▶ [Data provided]:

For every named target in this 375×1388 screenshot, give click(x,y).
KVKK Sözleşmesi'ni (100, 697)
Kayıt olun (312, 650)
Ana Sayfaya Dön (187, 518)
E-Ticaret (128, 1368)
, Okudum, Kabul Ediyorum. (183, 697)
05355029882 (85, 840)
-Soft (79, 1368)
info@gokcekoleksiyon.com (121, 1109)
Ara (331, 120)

==

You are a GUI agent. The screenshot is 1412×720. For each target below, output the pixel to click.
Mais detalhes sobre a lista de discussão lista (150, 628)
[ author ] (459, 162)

▶ [Task instructions]:
Look back at the entries above. Retype the line with "For every named", the line with "Ara (331, 120)", and all lines in between.

▶ [Finished exercise]:
For every named target in this 375×1388 screenshot, give click(x,y).
KVKK Sözleşmesi'ni (100, 697)
Kayıt olun (312, 650)
Ana Sayfaya Dön (187, 518)
E-Ticaret (128, 1368)
, Okudum, Kabul Ediyorum. (183, 697)
05355029882 (85, 840)
-Soft (79, 1368)
info@gokcekoleksiyon.com (121, 1109)
Ara (331, 120)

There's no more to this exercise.